Although your mileage may vary, we found it to be about 280 times
slower than the Digest::MD5
module on one sample
dataset. Remember that many of the bit-twiddling operations in the C
algorithm compile down to a single machine
instruction; thus, entire lines of code can take a mere handful of
clock cycles to run. Perl is fast, but let’s not be
unrealistic.
[5] We’re including here merely the most important features of each module; see the module’s own documentation to learn more.
[6] To be sure, there are other important modules whose use is too complex for most readers of this book, typically because using the module requires understanding Perl’s references or objects.
[7] Yes, this means that you are now able to use Perl to send spam. Please don’t.
[8] The actual return value of
localtime
in a list context is a little different
than you might expect; see the documentation.
[9] If your program
will never be used with a version of Perl prior to 5.6, you should
use the our
keyword instead of the vars
pragma.
[10] If your program
may be used with a version of Perl prior to 5.6, you should not use
the warnings
pragma.
[11] In fact, it would generally be a lie to say that a Perl array is stored in “a chunk of memory” at all, as it’s almost certainly spread among many separate chunks.
[12] Although LWP
makes it easy to make a simple “web browser” that pulls
down a page or image, actually rendering that to the user is another
problem. You can drive an X11 display with Tk or Gtk widgets though,
or use curses to draw on a character terminal. It’s all a
matter of downloading and installing the right modules from
CPAN.
[13] There are some details of the interface that these snippets don’t support. Trust us; it’s better to use a module.
[14] Several of the reviewers who looked over a draft of this book for us wished we could cover more about CGI programming. We agree, but it wouldn’t be fair to the reader to give just enough knowledge to be dangerous.

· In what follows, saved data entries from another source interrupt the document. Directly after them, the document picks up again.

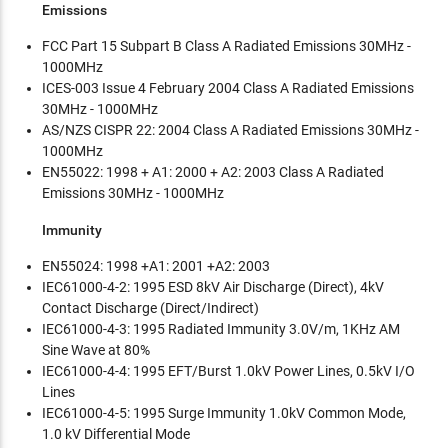
Emissions
FCC Part 15 Subpart B Class A Radiated Emissions 30MHz -
1000MHz
ICES-003 Issue 4 February 2004 Class A Radiated Emissions
30MHz - 1000MHz
AS/NZS CISPR 22: 2004 Class A Radiated Emissions 30MHz -
1000MHz
EN55022: 1998 + A1: 2000 + A2: 2003 Class A Radiated
Emissions 30MHz - 1000MHz
Immunity
EN55024: 1998 +A1: 2001 +A2: 2003
IEC61000-4-2: 1995 ESD 8kV Air Discharge (Direct), 4kV
Contact Discharge (Direct/Indirect)
IEC61000-4-3: 1995 Radiated Immunity 3.0V/m, 1KHz AM
Sine Wave at 80%
IEC61000-4-4: 1995 EFT/Burst 1.0kV Power Lines, 0.5kV I/O
Lines
IEC61000-4-5: 1995 Surge Immunity 1.0kV Common Mode,
1.0 kV Differential Mode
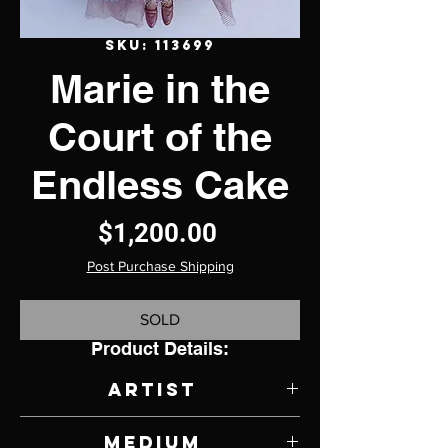
SKU: 113699
Marie in the
Court of the
Endless Cake
Price
$1,200.00
Post Purchase Shipping
SOLD
Product Details:
Artist
Sheri Debow
Medium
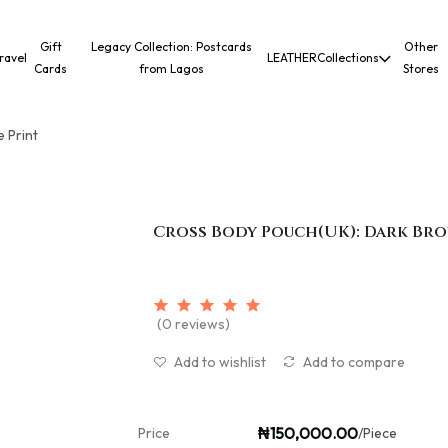
Gift
Legacy Collection: Postcards
Other
ravel
LEATHER
Collections
Cards
from Lagos
Stores
 Print
Cross Body Pouch(UK): Dark Br
(0 reviews)
Add to wishlist
Add to compare
₦150,000.00
Price
/Piece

A proper discussion of the problems inherent in CGI programming would probably add at least 50% to the size (and cost) of this book.

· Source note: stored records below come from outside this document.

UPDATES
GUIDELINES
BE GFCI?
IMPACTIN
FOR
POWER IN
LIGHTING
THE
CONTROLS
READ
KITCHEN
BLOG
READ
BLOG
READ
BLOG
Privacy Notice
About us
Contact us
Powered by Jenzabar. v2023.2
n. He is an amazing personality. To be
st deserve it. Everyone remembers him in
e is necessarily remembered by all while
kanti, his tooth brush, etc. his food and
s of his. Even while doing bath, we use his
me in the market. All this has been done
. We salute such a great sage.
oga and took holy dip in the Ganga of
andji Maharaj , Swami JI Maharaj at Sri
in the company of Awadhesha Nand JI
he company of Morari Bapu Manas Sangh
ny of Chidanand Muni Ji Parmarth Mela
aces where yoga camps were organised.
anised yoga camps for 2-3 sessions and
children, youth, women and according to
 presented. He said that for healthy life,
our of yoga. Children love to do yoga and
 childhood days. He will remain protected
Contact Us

[15] Remember that every new release of each brand of browser on each different platform counts as a new one that you’re probably not going to be able to test. We really chuckle when we hear someone tested a web site with “both browsers” or when they say “I don’t know if it works with the other one.”
[16] At the very least, following the standards lets you put the blame squarely on the other programmer, who didn’t.
[17] Do you see why we didn’t try to fit all of that into this book?
[18] Well, not really, but you can fake it so well that you’ll hardly remember that there’s a difference.
[19] Actually, you can’t make any of these things; these are just verbal shorthands for what’s really happening. What we call “an array of arrays” in Perl is really an array of references to arrays.
[20] OO has its own set of jargon words. In fact, the terms used in any one OO language aren’t even the same ones that are typically used in another.
[21] Dynamic loading of binary extensions is generally available if your system supports that. If it doesn’t, you can compile the extensions statically—that is, you can make a Perl binary with the extension built in, ready for use.
[22] That’s probably the language we’d use for writing a word processor. Hey, we love Perl, but we didn’t swear an oath in blood to use no other language. When language X is the best choice, use language X. But often, X equals Perl.
[23] If you’re using gawk or nawk or some other variant, a2p may not be able to convert it. Both of these conversion programs were written long ago and have had few updates except when needed to keep working with new releases of Perl.
[24] This is a task typically done by a cron job at some early-morning hour each day.